さて、そんなGENETのライフワーク、AUTO-MODの記念すべき1stアルバムが『REQUIEM』である。件の“やりたい事が多すぎて…(笑)”というGENETのツィートではないが、本作もまた、この時点で彼が音楽的にやりたいことを詰め込んだ作品ということが言えると思う。明確なコンセプトアルバムという感じではないけれども、作者が“こういう音楽を創ろう”“ こういう作品にしよう”ということが伝わってくるアルバムである。時代性も反映されている。1983年発売ということで、ポストパンク~ニューウエイブの影響をモロに受けていることは想像に難くない。
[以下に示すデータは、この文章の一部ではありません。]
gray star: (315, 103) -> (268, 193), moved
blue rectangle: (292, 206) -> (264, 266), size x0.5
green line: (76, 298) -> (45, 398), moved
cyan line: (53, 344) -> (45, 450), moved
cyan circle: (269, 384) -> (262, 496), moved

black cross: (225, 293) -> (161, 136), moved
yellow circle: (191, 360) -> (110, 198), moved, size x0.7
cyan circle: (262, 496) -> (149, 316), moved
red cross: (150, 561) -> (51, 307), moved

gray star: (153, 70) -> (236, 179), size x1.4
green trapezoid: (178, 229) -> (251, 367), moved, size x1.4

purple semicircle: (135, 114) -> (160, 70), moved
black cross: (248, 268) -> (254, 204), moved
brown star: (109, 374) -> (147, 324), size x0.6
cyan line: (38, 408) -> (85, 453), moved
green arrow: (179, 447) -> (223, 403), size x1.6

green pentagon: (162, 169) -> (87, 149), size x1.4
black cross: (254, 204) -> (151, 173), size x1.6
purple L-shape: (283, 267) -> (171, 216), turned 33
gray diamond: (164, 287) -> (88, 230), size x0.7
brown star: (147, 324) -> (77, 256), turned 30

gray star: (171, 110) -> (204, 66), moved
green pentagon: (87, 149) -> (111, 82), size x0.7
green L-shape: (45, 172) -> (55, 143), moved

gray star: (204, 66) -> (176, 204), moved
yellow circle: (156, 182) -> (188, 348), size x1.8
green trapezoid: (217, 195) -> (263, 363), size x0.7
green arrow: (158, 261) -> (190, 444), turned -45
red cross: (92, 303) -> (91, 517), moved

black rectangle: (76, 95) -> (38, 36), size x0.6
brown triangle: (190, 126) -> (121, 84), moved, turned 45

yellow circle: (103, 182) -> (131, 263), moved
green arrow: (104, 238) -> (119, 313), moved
その辺りは、Wikipedia先生の解説が明快だ。[GENETは1978年日本のパンクムーブメントのきっかけを創る事となった東京ロッカーズにWORST NOISE、MARIA023などのバンドとして参加。剃刀でギターを弾き血まみれになるなどの破滅的パフォーマンスとその強烈な個性でロックシーンに躍り出た。その後GENETは1979年秋から1980年中期までロンドンに滞在し、バウハウスやクラスに多大な影響を受け帰国。帰国後直ぐにラディカルな主張と表現行為としてのロックを追求するバンドAUTO-MODを結成する]とある([]はWikipediaからの引用)。AUTO-MODの正式なプロフィールを掲載した公式なサイトは本稿作成時に確認できなかったのだが、非公式サイトやファンのブログなどを確認したところによれば概ね間違いはないようである。GENETの出自が東京ロッカーズにあり、ゴシックロック先駆者のひとつであるBauhausや、ロンドンパンクムーブメント終息後のバンドであるCrassからの影響があったとすれば、その音を聴くまでもなく、彼のスピリッツは想像できる。パンクロック以降の新たな音楽的な潮流を日本で模索しようとしたアーティストであることは火を見るより明らかである。音を聴けばさらに明確だ。以下、ザっと解説する。